Nehru’s death marked the end of an era. Condolence messages poured in from Commonwealth countries as well as from leaders all across the world. His life was one of long endeavour, unfailing service and exemplary idealism. Dignitaries from 17 countries attended his funeral. Such was his charisma and stature that even his adversaries honoured him, including President Ayub Khan of Pakistan, who called him a “great Indian leader who commanded not only admiration but the devotion of his people”. The West Pakistan Provincial Assembly adjourned without transacting business after observing two minutes silence in memory of the “great freedom fighter”.

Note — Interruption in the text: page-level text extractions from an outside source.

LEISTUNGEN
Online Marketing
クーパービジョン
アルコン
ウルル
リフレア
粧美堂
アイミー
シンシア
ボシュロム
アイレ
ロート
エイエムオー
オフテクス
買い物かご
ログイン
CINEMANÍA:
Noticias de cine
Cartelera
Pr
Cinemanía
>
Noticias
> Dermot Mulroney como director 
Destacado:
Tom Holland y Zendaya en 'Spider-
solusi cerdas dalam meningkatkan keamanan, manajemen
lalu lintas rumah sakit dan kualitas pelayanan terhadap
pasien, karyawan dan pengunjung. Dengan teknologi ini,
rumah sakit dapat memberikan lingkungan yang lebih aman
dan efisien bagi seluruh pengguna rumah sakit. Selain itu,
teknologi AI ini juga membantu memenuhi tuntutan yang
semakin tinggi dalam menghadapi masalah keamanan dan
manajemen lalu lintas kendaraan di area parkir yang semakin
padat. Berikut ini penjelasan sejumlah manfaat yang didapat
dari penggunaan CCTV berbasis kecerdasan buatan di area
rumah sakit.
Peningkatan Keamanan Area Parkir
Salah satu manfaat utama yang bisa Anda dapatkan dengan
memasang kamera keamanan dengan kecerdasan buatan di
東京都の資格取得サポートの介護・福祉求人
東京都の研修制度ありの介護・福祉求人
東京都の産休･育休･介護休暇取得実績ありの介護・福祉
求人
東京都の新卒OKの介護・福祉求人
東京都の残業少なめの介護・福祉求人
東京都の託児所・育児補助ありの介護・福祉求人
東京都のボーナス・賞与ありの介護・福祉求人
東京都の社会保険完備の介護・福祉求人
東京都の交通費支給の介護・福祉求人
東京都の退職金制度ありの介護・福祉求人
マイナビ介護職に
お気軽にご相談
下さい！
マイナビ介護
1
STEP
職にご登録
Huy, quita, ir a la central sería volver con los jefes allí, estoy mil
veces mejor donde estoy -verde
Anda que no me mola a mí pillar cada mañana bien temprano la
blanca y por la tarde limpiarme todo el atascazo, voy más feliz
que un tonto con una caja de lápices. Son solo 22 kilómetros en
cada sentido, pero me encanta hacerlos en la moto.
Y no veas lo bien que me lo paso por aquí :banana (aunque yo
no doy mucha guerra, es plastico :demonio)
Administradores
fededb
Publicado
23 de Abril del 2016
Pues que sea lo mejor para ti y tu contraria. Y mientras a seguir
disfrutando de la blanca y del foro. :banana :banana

In India his body was draped in the National Flag and he was accorded a state funeral with full military honours. Flag officers of the Indian Armed Forces maintained a constant vigil over his body till 28 May when his body was borne on a ceremonial gun carriage to the banks of the Yamuna River.

The masses who revered Nehru in life gathered in full force to pay their last respects. Around 1.5 million people lined the streets of New Delhi to catch a final glimpse of him.

According to Nehru’s wishes, a handful of his ashes were thrown into the Ganga and the rest were carried and scattered over fields. He had said that “I want these to be carried high up into the air in an aeroplane and scattered from that height over the fields where the peasants of India toil, so that they might mingle with the dust and soil of India and become an indistinguishable part of India.”